Brutal Planet's first song (and title track) is pure 2000-era nu-metal, a thick, down-tuned chug; what distinguishes the track - as with much of Coop's output - are the hooks. For a fairly limited vocalist Cooper has a real facility with melody; and whilst his voice isn't the most gymnastic, he possesses one of the most characteristic sneers in rock music. It's loud, aggressive, bleak and has a big chorus - not a million miles away from what Rammstein were doing at the time. What makes it even more interesting is that "Brutal Planet", and many other tracks on the album, wink at his back catalogue.

Back in the latter days of grunge Cooper released The Last Temptation, a loose concept album that circles around a putative Faustian pact. It was replete with Biblical imagery around temptation and redemption, a strange and heady collection of somewhat disparate songs. Brutal Planet is the opposite - hard, unremitting, dark but identifiably a sequel to The Last Temptation. Both the title track and "Gimme" reprise the Faust theme (the latter even namechecking a ...Temptation track), but there are no saints being resurrected in this particular version of the world. Rackety pounder "Sanctuary" similarly follows on from Last Temptation's "Lost In America"; here, our anti-hero has grown up, got his house and wife, and has found his confusion supplanted by hatred.

However, as this is Alice Cooper, there are moments of levity. "Wicked Young Man" sounds more like a celebration than a condemnation, and it's tough to be too serious on a song that contains the lines "I've got every kind of chemical pumpin' through my head / I read Mein Kampf daily just to keep my hatred fed." Then there's "It's The Little Things", essentially heavy metal update of Carl Perkins' "Blue Suede Shoes" with added 'roid rage; fun all the way, with a couple of cute callbacks to "Welcome To My Nightmare" and "No More Mr Nice Guy" for the greybeards.

Yet in "Wicked Young Man" there's a chilling reference to school shootings, and the title track contains a jarring mention of the Holocaust. Perhaps Cooper grew a little tired of his reputation as a schlock merchant, because "Pick Up The Bones" is genuinely grim and disturbing trudge through the aftermath of a massacre. "Take It Like A Woman" is another one that looks backwards, this time to "Only Women Bleed". In concert, Cooper performed both songs together, segueing from the older song to its modern counterpart, and I think this is the best way to appreciate "Take It Like A Woman." "Only Women Bleed" was itself a bit of an outlier - in an era when rock artists were mainly writing about women as lyin', cheatin' objects of lust, Cooper crafted a rather quiet - and sad - paean to those in abusive relationships. "Take It Like A Woman" is more bombastic but continues to lament the enduring status quo of violent, insecure men and stoic women. It may not be the most sophisticated stripe of feminism but a bitter reminder that Cooper is one of the few mainstream men in rock with the ability to write sensitively about domestic abuse.

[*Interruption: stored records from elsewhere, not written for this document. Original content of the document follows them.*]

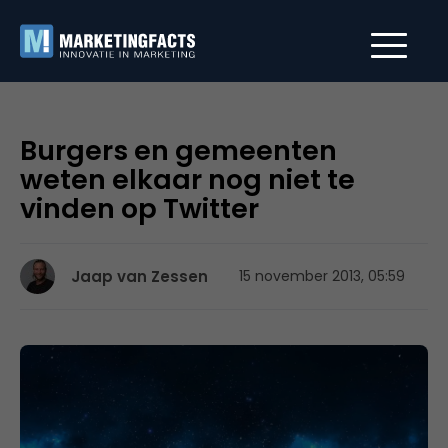
Burgers en gemeenten
weten elkaar nog niet te
vinden op Twitter
Jaap van Zessen
15 november 2013, 05:59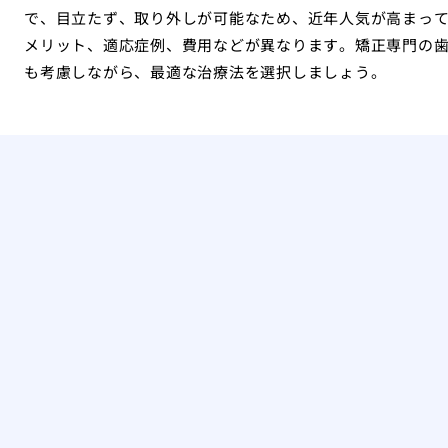
で、目立たず、取り外しが可能なため、近年人気が高まっ
メリット、適応症例、費用などが異なります。矯正専門の
も考慮しながら、最適な治療法を選択しましょう。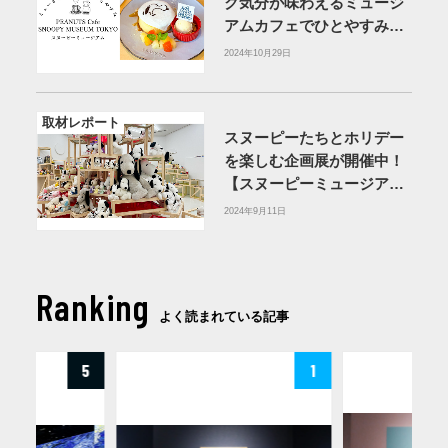
ク気分が味わえるミュージ
アムカフェでひとやすみ
【スヌーピーミュージア
2024年10月29日
ム】
取材レポート
スヌーピーたちとホリデー
を楽しむ企画展が開催中！
【スヌーピーミュージア
ム】
2024年9月11日
Ranking
よく読まれている記事
5
1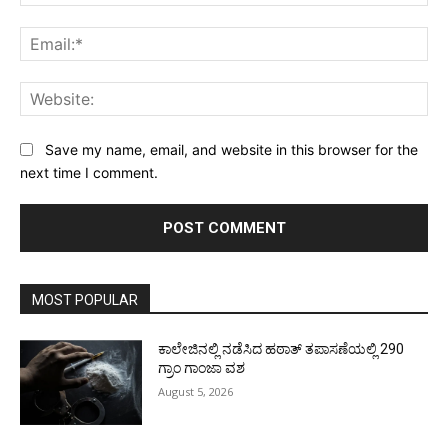
Ema
Web
Save my name, email, and website in this browser for the
next time I comment.
MOST POPULAR
ಕಾಲೇಜಿನಲ್ಲಿ ನಡೆಸಿದ ಹಠಾತ್ ತಪಾಸಣೆಯಲ್ಲಿ 290
ಗ್ರಾಂ ಗಾಂಜಾ ವಶ
August 5, 2026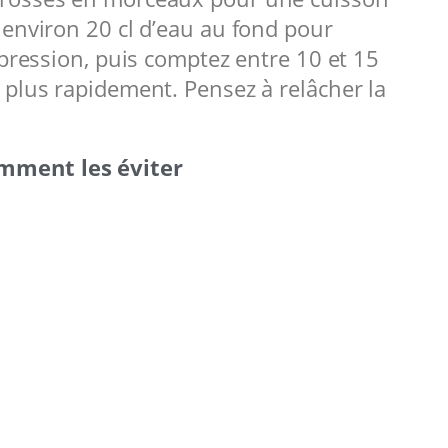
 environ 20 cl d’eau au fond pour
 pression, puis comptez entre 10 et 15
 plus rapidement. Pensez à relâcher la
omment les éviter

So then we reach the album's kiss-off, "Cold Machines" - and even for an artist who often makes hay with prevailing musical trends, this is a cheeky one. It's straight out of the Marilyn Manson playbook, recreating that odd mechanical piston-swing that was so identifiable in Manson's best work. It's probably the best thing on Brutal Planet too; huge guitars, chewy hooks and a chorus that simply soars. It's exhilarating, swaggering, and over all too soon. That Coop ripped off Manson so brazenly was, I suspect, a knowing little nudge aimed at the guy who took Cooper's schtick and repackaged it for angry kids who liked to stay in their bedroom.

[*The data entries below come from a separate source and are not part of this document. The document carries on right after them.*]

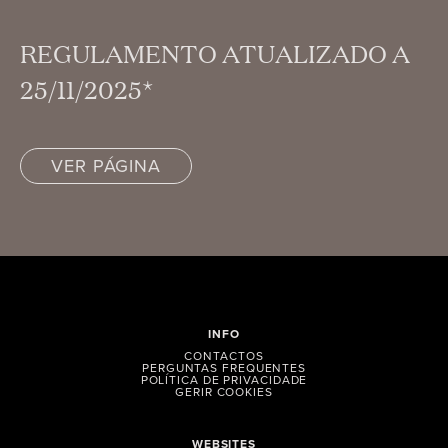
REGULAMENTO ATUALIZADO A
25/11/2025*
VER PÁGINA
INFO
CONTACTOS
PERGUNTAS FREQUENTES
POLÍTICA DE PRIVACIDADE
GERIR COOKIES
WEBSITES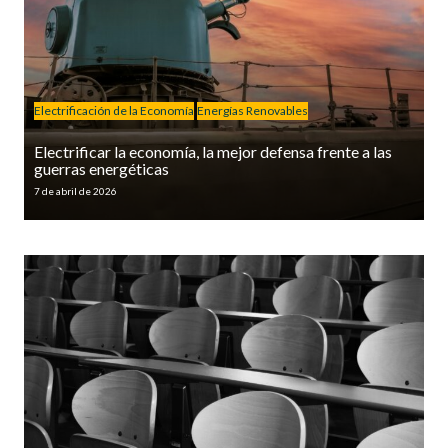
Electrificación de la Economía
Energías Renovables
Electrificar la economía, la mejor defensa frente a las
guerras energéticas
7 de abril de 2026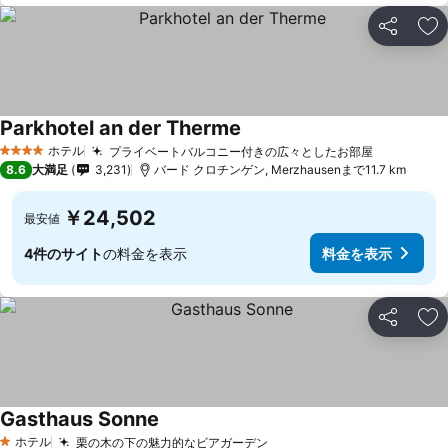
シェア
お
Parkhotel an der Therme
ホテル
プライベートバルコニー付きの広々としたお部屋
4 ホテルのランク
8.6
大満足
3,231
バード クロチンゲン, Merzhausenまで11.7 km
￥24,502
最安値
4件のサイト
の料金を表示
料金を表示
シェア
お
Gasthaus Sonne
ホテル
栗の木の下の魅力的なビアガーデン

There's the likelihood that my perception of this album is coloured by the fact that the Brutal Planet tour was the first of perhaps ten occasions I've seen Alice Cooper. He's never, ever disappointed, but the first time is something special, right? He knocked it out of the park that night in Bournemouth, and the Brutal Planet songs sounded monstrous. It's become impossible to rule on Brutal Planet without recalling the pleasure and excitement of that first gig, so why should I bother? Brutal Planet rules.